La collina è un rilievo del terreno meno alto della montagna, con cime arrotondate e pendii dolci, dove l'uomo vive e lavora da molto tempo.
Quando guardiamo il paesaggio italiano, notiamo spesso delle alture che si innalzano dolcemente sopra la pianura. Queste alture si chiamano colline e rappresentano uno degli ambienti più diffusi del nostro Paese. La collina è un rilievo che non supera i 600 metri di altezza sul livello del mare. A differenza della montagna, ha forme più morbide e tondeggianti, perché nei secoli il vento, la pioggia e i fiumi hanno consumato le sue rocce. Per questo motivo camminare in collina è generalmente meno faticoso che salire in montagna. In Italia le colline occupano una porzione molto vasta del territorio nazionale.
Come è fatta una collina
Ogni collina presenta alcune parti che è importante saper riconoscere quando si studia un paesaggio. La parte più alta si chiama cima ed è arrotondata, non appuntita come quella delle montagne. Scendendo dalla cima troviamo i fianchi, chiamati anche pendii o versanti, che digradano dolcemente verso il basso. Il punto in cui la collina incontra la pianura o un'altra collina si chiama piede. Quando due colline si avvicinano, lo spazio basso e stretto tra di loro prende il nome di valle. Le colline possono nascere in modi diversi: alcune si sono formate per il sollevamento del terreno, altre per l'accumulo di detriti portati dai ghiacciai antichi, altre ancora sono antichi vulcani spenti modellati dal tempo.
La vita e il lavoro in collina
La collina è da sempre un luogo ospitale per l'uomo perché ha un clima mite, terreni fertili e una buona difesa naturale dalle inondazioni. Per questo molti paesi e borghi antichi sono stati costruiti proprio sulla cima o sui pendii. Il lavoro principale è l'agricoltura: sui versanti soleggiati si coltivano viti per il vino, olivi per l'olio, alberi da frutta e grano. Per coltivare sui pendii ripidi i contadini hanno costruito i terrazzamenti, cioè dei gradoni di terra sostenuti da muretti di pietra. Pensa alle colline del Chianti, in Toscana, dove file ordinate di viti disegnano il paesaggio e producono un vino conosciuto in tutto il mondo. In collina si praticano anche l'allevamento di pecore e maiali, l'artigianato e un turismo legato alla natura, alla buona cucina e ai centri storici.
Ricorda
Fissa nella memoria questi punti fondamentali prima di passare agli esercizi:
- La collina è un rilievo con altezza fino a 600 metri, con cime arrotondate e pendii dolci.

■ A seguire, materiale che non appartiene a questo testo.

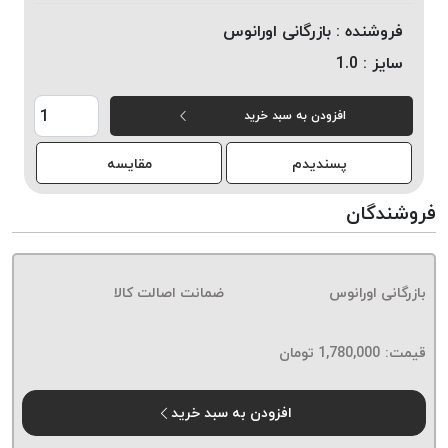
خورده
فروشنده :
بازرگانی اورانوس
لیمکس
سایز :
1.0
LIMAX
نخ
افزودن به سبد خرید
بافت
موم
پسندیدم
مقایسه
خورده
تریشه
فروشندگان
امگا
OMEGA
نخ
بازرگانی اورانوس
ضمانت اصالت کالا
بافت
بدون
قیمت:
1,780,000
تومان
موم
نخ
بافت
افزودن به سبد خرید
بدون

- Le parti principali sono cima, pendio (o versante) e piede; tra due colline si trova la valle.
- In collina si coltivano soprattutto viti, olivi, alberi da frutta e cereali, anche grazie ai terrazzamenti.
Ora prendi il quaderno e svolgi questo piccolo esercizio: disegna una collina vista di lato, scrivi i nomi delle sue tre parti (cima, pendio, piede) e accanto al disegno elenca due prodotti che si possono ottenere coltivando i suoi terreni.